Solving real world problems, there is another highly effective, and sometimes more thorough, method of finding outliers; speaking to people!
In practice, data sets have owners who can reveal additional and hidden characteristics of the data set that cannot be detected through visualisation. For example, when working with a SaaS business on a customer analysis project, I asked the CFO about what they would expect to find in the data set. She told me that certain large and overseas customers have a completely different price plan than normal customers and that these customers would have a significantly lower £/employee ratio. Having this conversation meant that these customers could be excluded from the main analysis and modelled separately without skewing the general population.
Without this conversation, this information would not have been picked up by a visualisation and the model would not have taken into account the divergent price plans.
Asking questions like ‘what trends would you expect to find?’, ‘do you make any manual adjustments to the data set?’ and ‘are there any one-offs in this data?’ can help get a better understanding of a data set and help define outliers.
Dealing with outliers
Once you have defined and identified outliers, the next step is dealing with them. In general, there are three common methods of dealing with outliers:
Exclude outliers by specific instances - e.g. excluding shop x from a model of retail park footfall because you know it is closing down;
Exclude outliers by thresholds - e.g. excluding times between 2100 and 0700 when modelling retail park footfall; and
Change the scope of the model or the definition of the group you are trying to model, as outlined above.
The main disadvantage of method 1) and 2) is you sometimes exclude valuable data. For example, you are creating a model for predicting
For method 3), this is a subjective process and the pros and cons are contextual. To illustrate this, the chart below sets out some data points with some potential outliers and a linear line of best fit:
The decision is whether to a) exclude these outliers and improve the model's accuracy. These data points will be lost and the model’s breadth of predicting power will be reduced:
OR b) include the data points and change the scope of the model, which may reduce the accuracy of the model (vs. simply deleting the outliers) but will broaden the predictive power of the model:
To preserve this valuable data, there is a less commonly used fourth method for dealing with outliers: imputation.
Imputation is the method of replacing data with substitute data. Often used to fill in missing data, imputation can also be used to replace outliers. The benefit of imputation is that valuable data can be kept in the model to improve its accuracy.

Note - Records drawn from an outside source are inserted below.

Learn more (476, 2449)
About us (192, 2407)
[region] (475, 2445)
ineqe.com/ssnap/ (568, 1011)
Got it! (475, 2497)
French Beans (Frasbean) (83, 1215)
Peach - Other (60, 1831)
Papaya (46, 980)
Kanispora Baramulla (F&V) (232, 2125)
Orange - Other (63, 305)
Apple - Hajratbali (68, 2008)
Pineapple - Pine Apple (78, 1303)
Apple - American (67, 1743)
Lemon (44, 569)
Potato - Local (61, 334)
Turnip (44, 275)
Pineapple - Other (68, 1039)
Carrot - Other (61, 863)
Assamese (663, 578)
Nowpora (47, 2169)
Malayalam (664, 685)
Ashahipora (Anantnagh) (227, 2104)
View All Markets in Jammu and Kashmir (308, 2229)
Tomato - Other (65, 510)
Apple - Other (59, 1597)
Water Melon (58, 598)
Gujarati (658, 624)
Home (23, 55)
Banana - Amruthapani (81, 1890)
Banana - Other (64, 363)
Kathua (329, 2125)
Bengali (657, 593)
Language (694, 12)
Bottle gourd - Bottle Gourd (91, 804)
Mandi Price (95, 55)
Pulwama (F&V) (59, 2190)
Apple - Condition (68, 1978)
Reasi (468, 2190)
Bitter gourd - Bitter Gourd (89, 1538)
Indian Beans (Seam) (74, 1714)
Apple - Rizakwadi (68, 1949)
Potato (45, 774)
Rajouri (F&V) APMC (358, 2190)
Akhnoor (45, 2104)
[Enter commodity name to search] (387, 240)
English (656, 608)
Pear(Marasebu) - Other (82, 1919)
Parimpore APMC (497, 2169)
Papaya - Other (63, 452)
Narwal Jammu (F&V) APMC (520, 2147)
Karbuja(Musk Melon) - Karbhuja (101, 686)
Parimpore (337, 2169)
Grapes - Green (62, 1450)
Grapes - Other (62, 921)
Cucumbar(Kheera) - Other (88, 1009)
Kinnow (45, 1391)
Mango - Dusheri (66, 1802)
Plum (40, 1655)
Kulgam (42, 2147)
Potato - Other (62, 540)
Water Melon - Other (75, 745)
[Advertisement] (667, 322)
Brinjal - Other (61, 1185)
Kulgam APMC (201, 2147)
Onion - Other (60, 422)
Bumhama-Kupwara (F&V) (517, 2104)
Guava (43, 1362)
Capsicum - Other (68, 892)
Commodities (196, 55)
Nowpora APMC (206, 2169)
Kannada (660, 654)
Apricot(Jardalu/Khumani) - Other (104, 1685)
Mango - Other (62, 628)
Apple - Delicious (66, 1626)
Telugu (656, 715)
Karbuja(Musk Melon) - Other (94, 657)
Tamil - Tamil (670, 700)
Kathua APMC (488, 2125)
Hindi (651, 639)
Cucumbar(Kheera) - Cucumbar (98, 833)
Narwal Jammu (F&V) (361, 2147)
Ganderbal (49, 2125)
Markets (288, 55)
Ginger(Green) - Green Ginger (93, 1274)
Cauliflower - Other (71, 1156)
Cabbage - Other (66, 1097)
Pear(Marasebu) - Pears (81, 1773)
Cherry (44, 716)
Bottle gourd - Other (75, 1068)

With the example of modelling footfall in a retail park, if one of the shops were closed for refurbishment 3 months of the year it would be an outlier. An easy way to prevent this outlier from skewing the data set would be to exclude it. An alternative approach could be to impute data from the same 3 months of the previous year, +/- a growth rate. This way you could retain the 9 good months and have a fair substitute for the outlier 3 months.
At their best Outliers are subjective and depend on i) the definition of the group that the data point belongs to and ii) the scope of the model that the data points are being used in.
The quickest way of spotting outliers is through visualisation and looking at which data points stand out or if there are any unusual visual patterns in the data. Speaking to people is another effective way of finding outliers, and can even identify hidden outliers that could not be found by analytically or visually interrogating the data.
Dealing with outliers can be very straightforward, e.g. simply deleting the outlier, or more complicated if using imputation to substitute the outlier using other data.